Monitoring a containerized system. The monitoring system will help us quickly respond to abnormal behavior of some parameters. It is important to track the performance of both containers and the entire system. In addition to monitoring, you can connect log analytics, for example, to isolate atypical queries, and so on.

Backing up data from a containerized system. In addition to the backup itself, the protection of the stored data is also important.

We had a client – a fairly popular service in the competitive field. It is not known if this was a targeted attack, but in the end, hackers gained access to the containerized system. The containers themselves had some protection. But data backups were made on S3, and it was possible to get key data from the containers and get full access. At the same time, the policies themselves for recording the backup did not forbid deletion.

Further a matter of technology. First of all, the attackers replaced the data backups with some kind of garbage. Only after that they destroyed the system and began to blackmail the owners: “You transfer bitcoins to us, and then, perhaps, we will return something to you.”

Final safety rules

1. Restrict access to the Docker Daemon socket. The socket file must be owned by the root user. It should be understood that any user with access to the socket can access the system. And you can prohibit this only if you prohibit mounting files from certain directories.

2. Do not pass the socket into the container (Docker-in-Docker). Instead of Docker-in-Docker, you can use kaniko for building, a system that allows you to build an image without using Docker. In this case, you can use a third-party system to sign images and connect it through the API.

3. Remember to configure Docker TCP authorization. We configure authorization through an SSL certificate, that is, we use public and private keys and signed keys in a hierarchy. This is how it is all implemented in Kubernetes.

4. Configure an unprivileged user. Containers are always launched from an unprivileged user. If we are talking about Docker in its purest form, we simply indicate the user’s UID and launch the container.

docker run -u 4000 alpine
During container assembly, we create a user and switch to it.

FROM alpine RUN groupadd -r myuser && useradd -r -g myuser 
USER myuser

We also enable user namespace support in the Docker daemon.

–userns-remap = default
Alternatively, you can do this in a json file that is specific to Docker.

5. Disable all capabilities of the kernel. For example, like this:

docker run –cap-drop all –cap-add CHOWN alpine
6. Disable escalation of privileges (change of user to uid0). 
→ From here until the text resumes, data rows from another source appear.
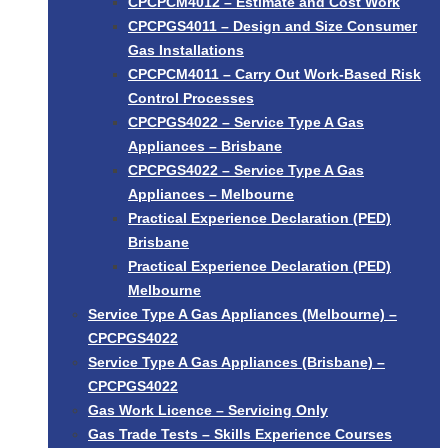
CPCPCM4012 – Estimate and Cost Work
CPCPGS4011 – Design and Size Consumer
Gas Installations
CPCPCM4011 – Carry Out Work-Based Risk
Control Processes
CPCPGS4022 – Service Type A Gas
Appliances – Brisbane
CPCPGS4022 – Service Type A Gas
Appliances – Melbourne
Practical Experience Declaration (PED)
Brisbane
Practical Experience Declaration (PED)
Melbourne
Service Type A Gas Appliances (Melbourne) –
CPCPGS4022
Service Type A Gas Appliances (Brisbane) –
CPCPGS4022
Gas Work Licence – Servicing Only
Gas Trade Tests – Skills Experience Courses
–security-opt = no-new-privileges

7.Disable inter-container communication. By default, this is possible through the docker0 network, an option when starting the Docker daemon:

–icc = false

8. Limit resources. This is how we reduce the risk of unauthorized mining:
-m or –memory – available memory before OOM;
–cpus – how many processors are available, for example, 1.5;
–cpuset-cpus – you can specify which processors are available (cores);
–restart = on-failure: <number_of_restarts> – remove the Restart Always option to control the number of restarts and detect problems in time;
–read-only – the file system is configured for read-only at startup, especially if the container is serving static.
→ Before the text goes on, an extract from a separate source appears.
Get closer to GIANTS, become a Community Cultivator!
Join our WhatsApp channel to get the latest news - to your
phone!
9. Do not disable security profiles. By default, Docker already uses profiles for Linux security modules. These rules can be tightened, but not vice versa.

Separately, I will say a few words about seccomp – the Linux kernel mechanism that allows you to determine the available system calls. If an attacker is able to execute arbitrary code, seccomp will prevent him from using system calls that were not previously allowed. In the standard distribution, Docker blocks about 44 calls out of 300+.

Besides Seccomp, you can also use AppArmor or SELinux profiles.

10. Analyze the contents of the container. There are tools for detecting containers with already known vulnerabilities: free Clair, shareware Snyk, anchore, paid JFrog XRay and Qualys. For free vulnerabilities can also be considered in Harbor: it searches for known exploits and reports on the reliability of the container. You can also use information security assessment systems in general, for example, Open Policy agent.